ABOUT THIS TASK: Pictures in the data should be dropped; transcribe exactly the lines from the one that has "noszony z ciemnymi" through the one that has "サステナビリティ推進によ".

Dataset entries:
────

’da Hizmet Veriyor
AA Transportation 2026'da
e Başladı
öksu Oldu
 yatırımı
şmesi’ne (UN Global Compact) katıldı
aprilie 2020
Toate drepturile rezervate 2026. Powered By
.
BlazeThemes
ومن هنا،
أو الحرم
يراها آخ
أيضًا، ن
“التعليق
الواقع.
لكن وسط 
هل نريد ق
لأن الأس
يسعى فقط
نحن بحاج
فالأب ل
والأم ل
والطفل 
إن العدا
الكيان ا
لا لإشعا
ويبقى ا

────

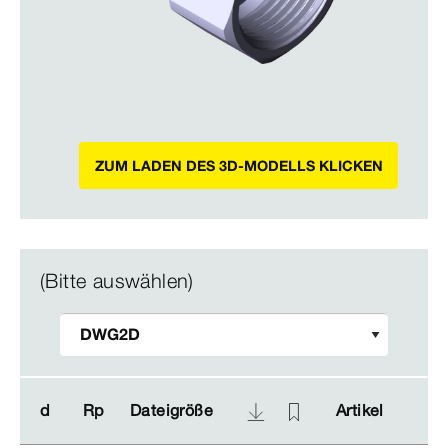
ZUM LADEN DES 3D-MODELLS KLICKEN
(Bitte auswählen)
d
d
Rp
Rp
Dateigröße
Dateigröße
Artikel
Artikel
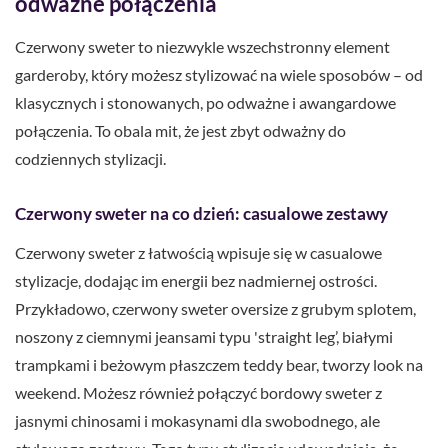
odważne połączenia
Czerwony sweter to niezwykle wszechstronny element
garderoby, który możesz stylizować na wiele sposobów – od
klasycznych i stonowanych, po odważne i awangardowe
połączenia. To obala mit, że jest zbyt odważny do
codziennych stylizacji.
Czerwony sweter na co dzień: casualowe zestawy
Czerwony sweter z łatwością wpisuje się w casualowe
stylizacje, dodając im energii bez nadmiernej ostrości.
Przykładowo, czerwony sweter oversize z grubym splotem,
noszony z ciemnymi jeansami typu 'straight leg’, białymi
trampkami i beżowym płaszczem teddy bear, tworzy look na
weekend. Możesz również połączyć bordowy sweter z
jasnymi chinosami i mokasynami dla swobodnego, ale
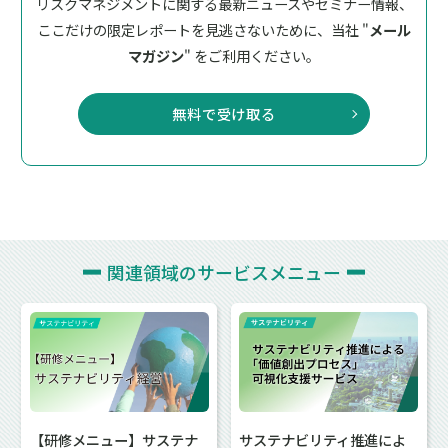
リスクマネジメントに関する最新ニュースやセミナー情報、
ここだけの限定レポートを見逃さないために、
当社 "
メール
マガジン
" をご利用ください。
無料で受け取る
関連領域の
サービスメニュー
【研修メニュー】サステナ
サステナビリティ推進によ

────

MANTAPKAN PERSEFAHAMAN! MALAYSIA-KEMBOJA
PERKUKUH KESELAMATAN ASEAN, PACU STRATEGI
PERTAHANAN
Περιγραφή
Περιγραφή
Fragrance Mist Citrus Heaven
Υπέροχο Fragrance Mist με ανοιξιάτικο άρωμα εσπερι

────

THE ANSWER:
noszony z ciemnymi jeansami typu 'straight leg’, białymi
trampkami i beżowym płaszczem teddy bear, tworzy look na
weekend. Możesz również połączyć bordowy sweter z
jasnymi chinosami i mokasynami dla swobodnego, ale
リスクマネジメントに関する最新ニュースやセミナー情報、
ここだけの限定レポートを見逃さないために、
当社 "
メール
マガジン
" をご利用ください。
無料で受け取る
関連領域の
サービスメニュー
【研修メニュー】サステナ
サステナビリティ推進によ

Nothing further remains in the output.